Imagine that just now, in this space, you read a post that was twenty-six words long, and contained words beginning with each letter of the alphabet, in order, from start to finish.
That is what I was going to do, but I couldn’t get beyond “frightening” (which, I realize now, is the word that is responsible for the tragic misspelling of “lightning” that pervades the Internet; no, I am mistaken: those people are typing “lightening” (as in, to make less heavy), and their spell-check isn’t catching an error because that’s totally a word) so instead I just started describing what I was doing.
That other post would have been really awesome, though. It was going to end with “Zod!” (as in “kneel before”) because that is how I was going to feel, had I managed to write that other post: like I had ripped the ceiling off the White House and challenged Superman to come and get some.

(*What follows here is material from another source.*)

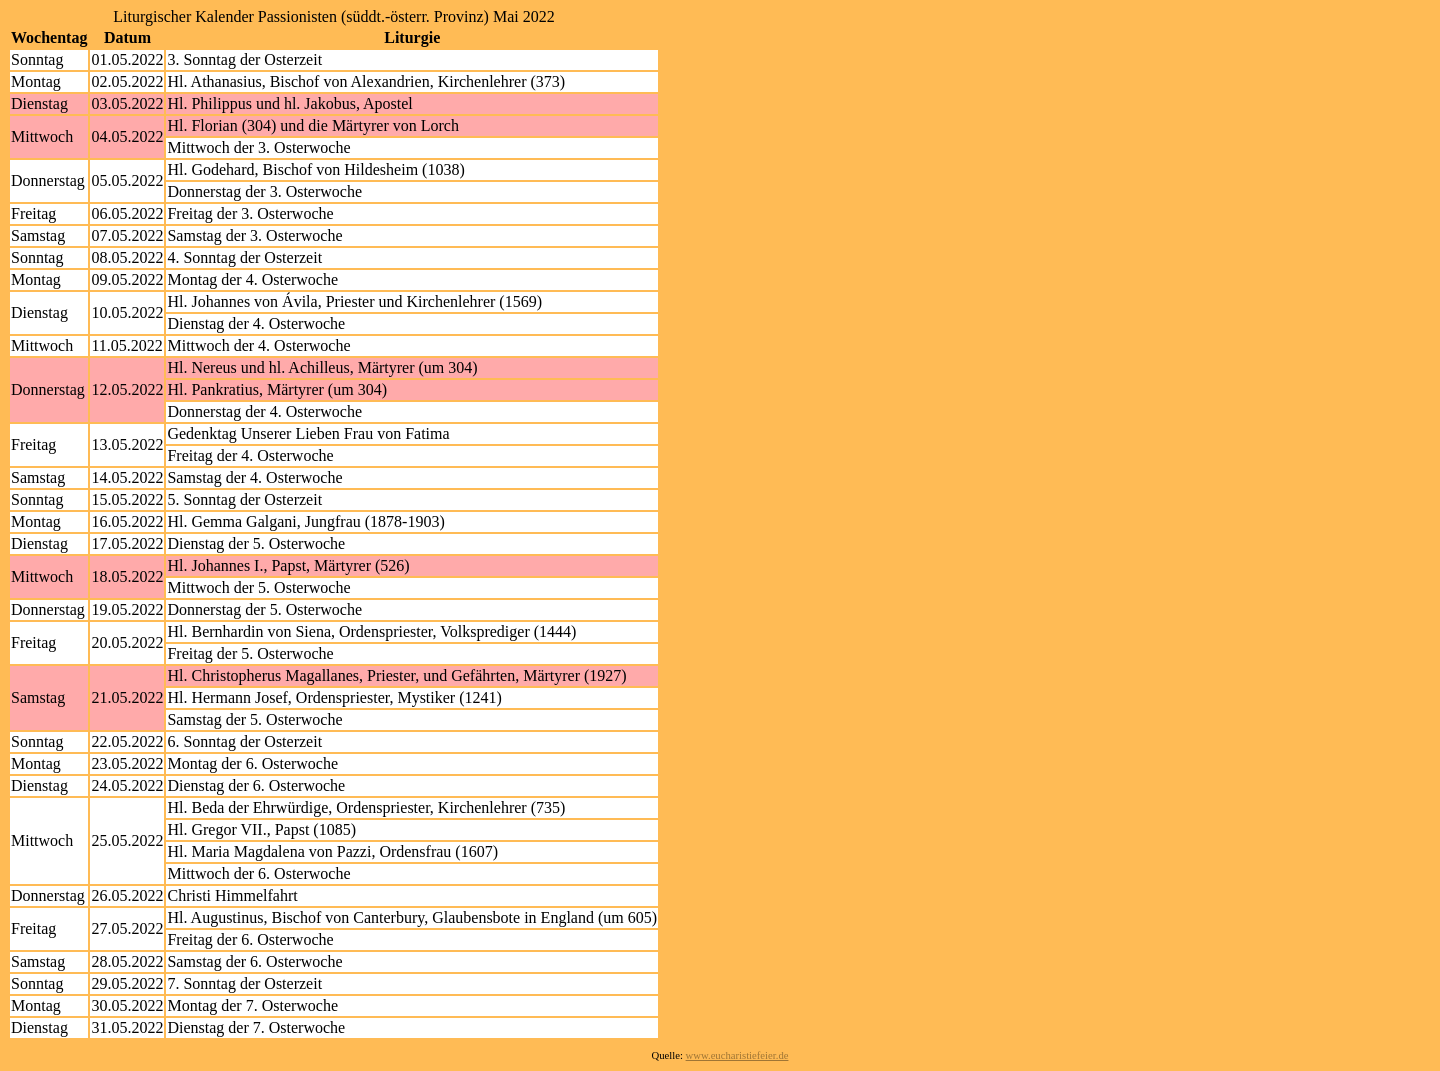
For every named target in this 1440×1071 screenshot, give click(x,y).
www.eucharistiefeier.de (737, 1055)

Words are funny. Not all words. “Tank” isn’t funny. And that’s kind of funny, because when a comedian is on stage and he’s not doing well, sometimes we say he’s “tanking”. What does that even mean? That he’s doing as badly at stand-up comedy as a tank would do at stand-up comedy? Okay, so there’s some imagery there that might be worth a metaphor, but Jesus! Why not say that he’s “flowerpotting” or “doorknobbing” or “plasma tv-ing”? All of those things are equally as bad at stand-up comedy as a tank. A tank is actually marginally better at stand-up than a doorknob, since at least a tank isn’t afraid to go blue if the situation requires it.
I have to go put the kids to bed now.